Nikon Coolscan V and Kodachrome

In conjunction with the telecine project (updates soon!), I purchased a Nikon Coolscan V, also known as the Nikon LS-50, to scan in my Grandfather’s 35mm Kodachrome slides from the early 1950s. The Coolscan V is appealing for its 4000 dpi optical resolution and a fourth version Digital ICE automatic dust removal. However, Digital ICE does not work with all films.

Kodachrome slide from 1952

Kodachrome slide from 1952 with Digital ICE

ASF’s, now Kodak’s, Digital ICE performs automatic dust and scratch removal – the ICE being short for “Image Correction and Enhancement.” It works by scanning a fourth, infrared, color layer in addition to the conventional red, green, and blue layers that is used to create a dust mask which is later subtracted from the scan. The infrared light is expected to pass through the film emulsion but not through dust. So why doesn’t it work with all films? It turns out that black and white film uses silver nitrate for the emulsion layer, and silver nitrate also blocks infrared light, rendering Digital ICE useless. So now you’re probably asking, “So what does all this have to do with Kodachrome? It’s color!”

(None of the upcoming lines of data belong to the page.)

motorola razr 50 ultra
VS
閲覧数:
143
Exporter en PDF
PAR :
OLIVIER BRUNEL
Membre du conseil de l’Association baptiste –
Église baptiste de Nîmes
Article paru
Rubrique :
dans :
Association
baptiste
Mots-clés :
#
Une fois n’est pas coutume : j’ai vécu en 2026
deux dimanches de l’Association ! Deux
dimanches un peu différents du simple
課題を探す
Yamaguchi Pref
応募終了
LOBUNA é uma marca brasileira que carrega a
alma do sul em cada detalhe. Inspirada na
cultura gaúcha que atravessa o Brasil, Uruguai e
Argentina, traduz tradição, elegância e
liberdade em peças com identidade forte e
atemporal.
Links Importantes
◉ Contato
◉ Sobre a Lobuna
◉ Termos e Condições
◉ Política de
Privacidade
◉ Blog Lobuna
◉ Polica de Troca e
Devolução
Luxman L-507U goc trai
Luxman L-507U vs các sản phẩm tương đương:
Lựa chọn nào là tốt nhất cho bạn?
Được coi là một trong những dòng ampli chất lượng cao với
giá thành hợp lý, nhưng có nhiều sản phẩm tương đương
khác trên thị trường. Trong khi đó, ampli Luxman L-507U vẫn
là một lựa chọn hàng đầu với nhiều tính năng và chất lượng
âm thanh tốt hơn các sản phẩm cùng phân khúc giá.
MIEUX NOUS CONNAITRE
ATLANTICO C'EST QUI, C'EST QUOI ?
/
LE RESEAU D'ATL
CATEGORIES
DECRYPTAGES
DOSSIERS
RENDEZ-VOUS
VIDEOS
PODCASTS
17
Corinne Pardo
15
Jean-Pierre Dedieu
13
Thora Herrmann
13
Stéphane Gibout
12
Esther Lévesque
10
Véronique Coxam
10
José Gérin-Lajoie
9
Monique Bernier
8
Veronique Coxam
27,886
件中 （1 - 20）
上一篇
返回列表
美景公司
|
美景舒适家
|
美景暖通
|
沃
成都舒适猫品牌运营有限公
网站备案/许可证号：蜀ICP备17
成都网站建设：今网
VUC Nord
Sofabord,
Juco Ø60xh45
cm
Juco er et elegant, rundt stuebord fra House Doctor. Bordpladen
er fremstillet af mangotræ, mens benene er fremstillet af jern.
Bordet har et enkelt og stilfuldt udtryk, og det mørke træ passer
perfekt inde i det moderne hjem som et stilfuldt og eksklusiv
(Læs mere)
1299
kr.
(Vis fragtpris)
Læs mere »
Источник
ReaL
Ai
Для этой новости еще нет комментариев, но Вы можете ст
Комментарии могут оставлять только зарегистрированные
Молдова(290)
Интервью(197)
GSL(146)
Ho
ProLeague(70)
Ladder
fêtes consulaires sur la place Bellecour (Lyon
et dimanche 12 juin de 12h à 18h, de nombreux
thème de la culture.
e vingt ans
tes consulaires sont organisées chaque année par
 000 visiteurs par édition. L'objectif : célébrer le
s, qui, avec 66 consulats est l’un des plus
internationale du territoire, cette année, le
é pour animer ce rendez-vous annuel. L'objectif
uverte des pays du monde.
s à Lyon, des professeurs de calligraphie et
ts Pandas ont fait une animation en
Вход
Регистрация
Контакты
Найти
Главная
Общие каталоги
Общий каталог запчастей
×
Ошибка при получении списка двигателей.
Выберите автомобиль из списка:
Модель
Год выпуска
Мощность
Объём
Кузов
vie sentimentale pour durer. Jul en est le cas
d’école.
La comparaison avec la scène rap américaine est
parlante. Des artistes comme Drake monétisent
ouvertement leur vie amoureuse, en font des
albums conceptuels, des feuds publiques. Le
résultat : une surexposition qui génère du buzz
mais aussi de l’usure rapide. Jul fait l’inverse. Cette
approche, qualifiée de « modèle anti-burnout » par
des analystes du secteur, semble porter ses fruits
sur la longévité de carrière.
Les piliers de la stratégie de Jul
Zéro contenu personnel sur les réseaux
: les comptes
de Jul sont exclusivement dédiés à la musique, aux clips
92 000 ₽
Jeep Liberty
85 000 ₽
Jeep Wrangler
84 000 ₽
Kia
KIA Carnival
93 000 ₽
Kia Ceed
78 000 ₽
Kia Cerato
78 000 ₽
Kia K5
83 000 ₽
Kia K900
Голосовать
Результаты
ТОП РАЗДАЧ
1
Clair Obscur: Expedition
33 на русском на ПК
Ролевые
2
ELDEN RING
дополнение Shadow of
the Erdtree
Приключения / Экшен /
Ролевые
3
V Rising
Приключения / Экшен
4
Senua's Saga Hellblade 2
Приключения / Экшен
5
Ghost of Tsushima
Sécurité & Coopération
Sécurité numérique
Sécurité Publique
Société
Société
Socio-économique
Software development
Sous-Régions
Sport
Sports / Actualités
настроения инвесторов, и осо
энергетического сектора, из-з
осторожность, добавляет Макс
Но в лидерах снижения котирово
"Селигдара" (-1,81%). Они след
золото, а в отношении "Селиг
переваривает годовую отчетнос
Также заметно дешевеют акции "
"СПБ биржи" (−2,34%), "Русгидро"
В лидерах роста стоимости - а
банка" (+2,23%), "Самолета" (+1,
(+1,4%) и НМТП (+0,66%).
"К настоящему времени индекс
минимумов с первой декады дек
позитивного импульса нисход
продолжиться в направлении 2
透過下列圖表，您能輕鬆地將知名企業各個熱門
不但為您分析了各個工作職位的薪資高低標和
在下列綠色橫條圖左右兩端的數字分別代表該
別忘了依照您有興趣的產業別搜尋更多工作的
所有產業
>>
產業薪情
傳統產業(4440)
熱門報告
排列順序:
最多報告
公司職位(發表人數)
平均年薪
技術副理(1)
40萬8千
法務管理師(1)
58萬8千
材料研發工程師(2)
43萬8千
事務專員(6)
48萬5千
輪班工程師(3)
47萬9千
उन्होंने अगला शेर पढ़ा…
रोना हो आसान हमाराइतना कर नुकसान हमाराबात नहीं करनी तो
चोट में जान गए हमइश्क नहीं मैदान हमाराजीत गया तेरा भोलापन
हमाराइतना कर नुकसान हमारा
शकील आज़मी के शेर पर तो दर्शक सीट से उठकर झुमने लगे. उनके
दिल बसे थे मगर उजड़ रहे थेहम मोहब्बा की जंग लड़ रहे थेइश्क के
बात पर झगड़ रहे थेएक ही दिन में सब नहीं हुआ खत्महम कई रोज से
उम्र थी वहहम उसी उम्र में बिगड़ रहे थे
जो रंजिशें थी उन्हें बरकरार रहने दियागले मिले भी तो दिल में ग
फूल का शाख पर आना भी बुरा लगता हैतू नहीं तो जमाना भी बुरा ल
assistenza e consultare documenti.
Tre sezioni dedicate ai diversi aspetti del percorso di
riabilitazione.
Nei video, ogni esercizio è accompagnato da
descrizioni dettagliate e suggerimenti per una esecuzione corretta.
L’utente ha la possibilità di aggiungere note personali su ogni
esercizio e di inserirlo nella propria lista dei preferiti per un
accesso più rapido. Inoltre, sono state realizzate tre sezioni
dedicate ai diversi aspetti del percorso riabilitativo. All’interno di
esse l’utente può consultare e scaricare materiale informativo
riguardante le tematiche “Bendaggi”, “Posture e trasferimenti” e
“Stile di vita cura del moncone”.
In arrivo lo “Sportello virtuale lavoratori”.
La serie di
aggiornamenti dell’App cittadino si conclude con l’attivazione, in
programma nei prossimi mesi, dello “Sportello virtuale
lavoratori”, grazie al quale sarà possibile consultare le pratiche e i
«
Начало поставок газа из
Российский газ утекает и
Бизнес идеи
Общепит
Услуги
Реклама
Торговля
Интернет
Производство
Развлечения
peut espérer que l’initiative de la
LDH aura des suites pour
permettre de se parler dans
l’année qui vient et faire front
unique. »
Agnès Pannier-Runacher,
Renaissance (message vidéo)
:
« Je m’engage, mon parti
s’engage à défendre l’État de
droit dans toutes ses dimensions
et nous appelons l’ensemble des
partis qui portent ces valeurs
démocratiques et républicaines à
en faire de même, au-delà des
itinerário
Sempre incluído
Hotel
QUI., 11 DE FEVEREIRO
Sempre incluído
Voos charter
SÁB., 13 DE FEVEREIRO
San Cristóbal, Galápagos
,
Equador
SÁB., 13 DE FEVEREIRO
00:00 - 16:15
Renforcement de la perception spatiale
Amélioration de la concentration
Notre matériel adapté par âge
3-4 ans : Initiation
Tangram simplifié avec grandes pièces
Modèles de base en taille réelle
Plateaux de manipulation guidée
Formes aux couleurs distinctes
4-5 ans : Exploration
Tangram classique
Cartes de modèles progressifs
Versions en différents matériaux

Kodachrome is not a normal color film and shares more in common with black and white film than color negatives or the typical color reversal (positive) film. This is easily illustrated by looking at a Kodachrome emulsion which has a 3D appearance – these are the color layers in the film, and each color layer is very similar to traditional black and white film. In fact, Kodachrome starts out as black and white only to slowly become color during its long and convoluted development process. These days Kodachrome can no longer be developed as color film because the chemicals necessary for development are long out of production. Owing to its similarity to black and white film, old, undeveloped Kodachrome can still be developed in black and white!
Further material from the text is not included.